US-Serie: "Breaking Bad" Richtung Abstieg

Wie aus einem kleinen Sprung ein Scherbenhaufen und aus dem Familienvater Walter White ein Drogenkönig wird: Die Drama-Serie "Breaking Bad" trifft den Ton einer verzweifelten US-amerikanischen Gesellschaft.

Von Tobias Moorstedt

Bryan Cranston ist für amerikanische TV-Zuschauer im werberelevanten Alter zwischen 14 und 29 Jahren so etwas wie ein Ersatzvater. Kinder und Jugendliche verbringen viel Zeit alleine vor dem Fernseher, und während ihre Eltern im Büro arbeiten oder im Stau stecken, erschien Cranston in verschiedenen Serien als Familienvater auf dem Bildschirm, ging zur Arbeit, half bei den Hausaufgaben und saß am Wochenende auf der Fußballtribüne. Bryan Cranston spielte in der erfolgreichen Sitcom Malcom Mittendrin, und er lieh seine Stimme den Cartoons American Dad und The Family Guy.
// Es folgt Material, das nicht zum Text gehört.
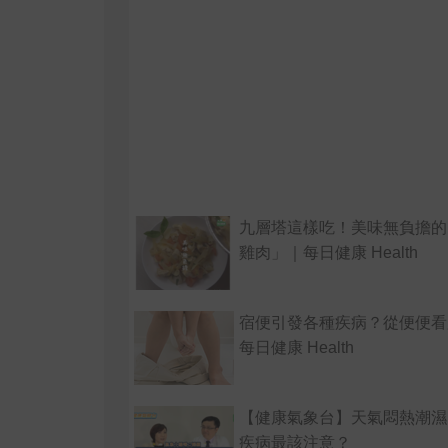
九層塔這樣吃！美味無負擔的
雞肉」｜每日健康 Health
宿便引發各種疾病？從便便看
每日健康 Health
【健康氣象台】天氣悶熱潮濕
疾病最該注意？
Im Laufe der Zeit ist Cranston so zum Prototypen des All American Dad geworden, dem gemütlichen Typen mit Baseballkappe und Khaki-Hose, der immer lacht und einem auf die Schulter klopft, wenn es nichts mehr zu sagen gibt.

Die US-Serie "Breaking Bad" auf Arte: Hauptfigur Walter White (Bryan Cranston, rechts) ist will größere Mengen Drogen an den skrupellosen Dealer Tuco (Raymond Cruz) verkaufen.

(Foto: © 2009 Sony Pictures Television)

Auch in seiner neuen Serie, dem amerikanischen TV-Drama Breaking Bad, ist Cranston verheiratet, er hat einen Sohn, und doch unterscheidet sich die Rolle als Walter White sehr von den braven Typen, die er sonst so spielte. Der Mann wird zur fremden Existenz in der Familie, zu einer dunklen Sonne, um die doch alles kreist.

Breaking Bad ist ein amerikanischer Slang, der den Übergang zwischen zwei Zuständen bezeichnet: Die fünf Tage alte Milch wird sauer. Eine Person nimmt vieles hin, scheint stabil und verändert sich dann doch. Cranston spielt den Chemiker Walter White, der in Albuquerque lebt, gerade seinen 50. Geburtstag feiert und als Highschool-Lehrer in New Mexico extrem unterfordert ist.

Die Milch kippt um

Er verdient nicht gut und muss, um die Behandlung seines gelähmten 15-jährigen Sohnes zu bezahlen, am Nachmittag in einer Autowaschanlage arbeiten. Manchmal wäscht er dort die Cabrios seiner Schüler. Skyler, seine Frau, ist wieder schwanger. Ihn plagt ein schwerer Husten. Als Nichtraucher Walt erfährt, dass er an einem inoperablen Lungenkarzinom leidet und dass die Versicherung die Behandlung nicht zahlen wird, fällt der letzte Tropfen, ist der Punkt erreicht: Breaking Bad.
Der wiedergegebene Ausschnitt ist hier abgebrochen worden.